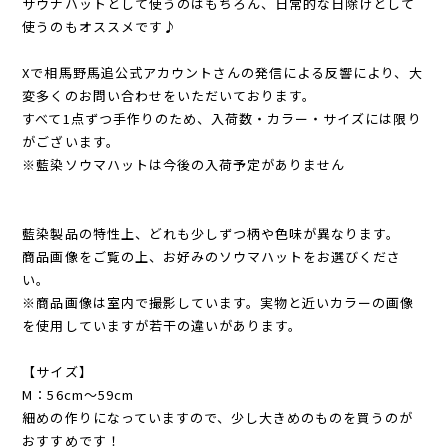
サウナハットとして使うのはもちろん、日常的な日除けとして
使うのもオススメです♪
Xで相馬野馬追公式アカウントさんの発信による反響により、大
変多くのお問い合わせをいただいております。
すべて1点ずつ手作りのため、入荷数・カラー・サイズには限り
がございます。
※藍染ソウマハットは今後の入荷予定がありません
藍染製品の特性上、どれも少しずつ柄や色味が異なります。
商品画像をご覧の上、お好みのソウマハットをお選びくださ
い。
※商品画像は室内で撮影しています。実物と近いカラーの画像
を使用していますが若干の違いがあります。
【サイズ】
M：56cm〜59cm
細めの作りになっていますので、少し大きめのものを買うのが
おすすめです！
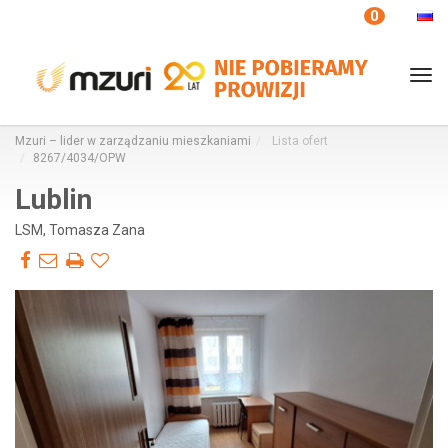
Twoje ulubione
0
Tog
nav
Mzuri – lider w zarządzaniu mieszkaniami
Lista ofert
8267/4034/OPW
Lublin
LSM, Tomasza Zana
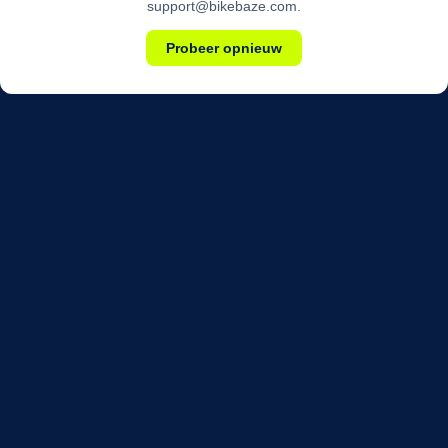
support@bikebaze.com.
Probeer opnieuw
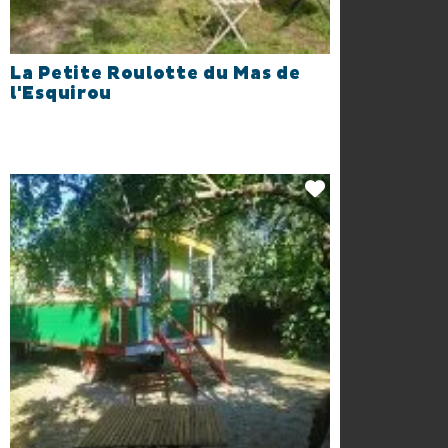
La Petite Roulotte du Mas de
l'Esquirou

→ **WHAT YOU HAVE TO DO**: The records above should be returned exactly, with only their pictures held back.

→ **SOLUTION TO THIS TASK**:
サウナハットとして使うのはもちろん、日常的な日除けとして
使うのもオススメです♪
Xで相馬野馬追公式アカウントさんの発信による反響により、大
変多くのお問い合わせをいただいております。
すべて1点ずつ手作りのため、入荷数・カラー・サイズには限り
がございます。
※藍染ソウマハットは今後の入荷予定がありません
藍染製品の特性上、どれも少しずつ柄や色味が異なります。
商品画像をご覧の上、お好みのソウマハットをお選びくださ
い。
※商品画像は室内で撮影しています。実物と近いカラーの画像
を使用していますが若干の違いがあります。
【サイズ】
M：56cm〜59cm
細めの作りになっていますので、少し大きめのものを買うのが
おすすめです！
Twoje ulubione
0
Tog
nav
Mzuri – lider w zarządzaniu mieszkaniami
Lista ofert
8267/4034/OPW
Lublin
LSM, Tomasza Zana
support@bikebaze.com.
Probeer opnieuw
La Petite Roulotte du Mas de
l'Esquirou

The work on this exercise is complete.